In WM Morrisons Supermarkets plc v Various Claimants, president of the Supreme Court Lord Reed allowed Morrisons’ appeal, finding that the online disclosure of the data was not part of Skelton’s ‘field of activities’, as it was not an act he was authorised to do. He added that ‘although there was a close temporal link and an unbroken chain of causation linking the provision of the data to Skelton for the purpose of transmitting it to KPMG and his disclosing it on the internet, a temporal or causal connection does not in itself satisfy the close connection test.

‘It is abundantly clear that Skelton was not engaged in furthering his employer’s business when he committed the wrongdoing,’ Lord Reed said. Rather, he was pursuing a ‘personal vendetta’, seeking vengeance for disciplinary proceedings.

Lord Reed observed: ‘Perhaps unsurprisingly, there does not appear to be any previous case in which it has been argued that an employer might be vicariously liable for wrongdoing which was designed specifically to harm the employer.’

The Supreme Court did not accept, however, that the Data Protection Act 1998 (now replaced by the 2018 act and the General Data Protection Regulation) excludes imposition of vicarious liability for either statutory or common law wrongs. ‘Attractively though this argument was presented, it is not persuasive,’ Lord Reed concluded.

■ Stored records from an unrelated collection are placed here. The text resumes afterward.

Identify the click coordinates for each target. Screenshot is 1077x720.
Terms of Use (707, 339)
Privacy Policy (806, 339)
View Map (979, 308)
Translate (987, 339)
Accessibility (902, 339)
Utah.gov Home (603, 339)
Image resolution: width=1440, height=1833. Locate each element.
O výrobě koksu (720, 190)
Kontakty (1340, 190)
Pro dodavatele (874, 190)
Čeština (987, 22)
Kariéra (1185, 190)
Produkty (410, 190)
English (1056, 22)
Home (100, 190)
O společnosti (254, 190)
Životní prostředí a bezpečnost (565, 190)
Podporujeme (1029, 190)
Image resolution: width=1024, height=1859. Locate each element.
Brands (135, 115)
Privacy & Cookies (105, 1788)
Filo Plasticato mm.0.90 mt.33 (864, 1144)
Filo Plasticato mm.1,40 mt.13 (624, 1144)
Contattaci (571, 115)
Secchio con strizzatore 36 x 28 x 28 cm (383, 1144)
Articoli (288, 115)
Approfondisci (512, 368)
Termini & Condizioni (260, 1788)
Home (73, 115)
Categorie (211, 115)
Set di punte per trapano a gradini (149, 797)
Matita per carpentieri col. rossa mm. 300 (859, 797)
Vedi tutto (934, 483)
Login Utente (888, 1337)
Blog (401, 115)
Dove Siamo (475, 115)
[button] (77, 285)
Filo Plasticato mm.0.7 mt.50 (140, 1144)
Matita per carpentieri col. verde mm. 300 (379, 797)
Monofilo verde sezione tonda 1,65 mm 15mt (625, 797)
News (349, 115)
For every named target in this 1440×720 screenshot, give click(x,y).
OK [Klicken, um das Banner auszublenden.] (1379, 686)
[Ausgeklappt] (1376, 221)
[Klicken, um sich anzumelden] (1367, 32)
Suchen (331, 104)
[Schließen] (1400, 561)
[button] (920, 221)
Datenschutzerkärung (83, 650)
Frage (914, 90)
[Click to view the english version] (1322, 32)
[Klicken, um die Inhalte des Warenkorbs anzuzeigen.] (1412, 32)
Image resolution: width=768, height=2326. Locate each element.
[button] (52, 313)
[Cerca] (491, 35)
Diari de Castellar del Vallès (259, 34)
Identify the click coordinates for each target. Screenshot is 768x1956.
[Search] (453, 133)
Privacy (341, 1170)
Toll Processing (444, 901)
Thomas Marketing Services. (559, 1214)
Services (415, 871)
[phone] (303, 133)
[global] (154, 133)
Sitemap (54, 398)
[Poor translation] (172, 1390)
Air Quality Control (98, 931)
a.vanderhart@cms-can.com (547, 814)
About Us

Lawyers say the judgment should be welcomed – albeit cautiously – by UK businesses. Adam Rose, commercial and data protection partner at Mishcon de Reya, said: ‘Employers – and the insurance sector (which might have been asked to cover much of the risk) – can breathe a sigh of relief that they will not be vulnerable to expensive claims arising from the unauthorised actions of rogue employees. They must still comply with the security requirements of GDPR, but – as long as they do – they shouldn’t find themselves defending an action in which they were also arguably a victim.’

However, the judgment does not wholly eliminate the risk of vicarious liability. ‘This decision will only be of limited comfort for companies that experience a data security breach,’ said Matthew Felwick, class actions specialist and partner at Hogan Lovells. ‘The court’s reluctance to totally exclude vicarious liability gives another potential tool to claimant lawyers, further increasing the already considerable risks of data class actions in the UK. We are seeing more actions brought by large groups of claimants for damages for the distress and anxiety caused by the misuse of personal data, irrespective of financial loss, and this decision will do little to slow that trend.’

Uncertainty also hangs over the financial situation of the parties. Manchester firm JMW Solicitors, which acts for the claimants, refused to disclose how the lengthy litigation was funded. Meanwhile international firm DWF, representing Morrisons, did not reveal whether it will be pursuing any litigation funder for costs.

Perhaps the most interesting court battle is yet to come.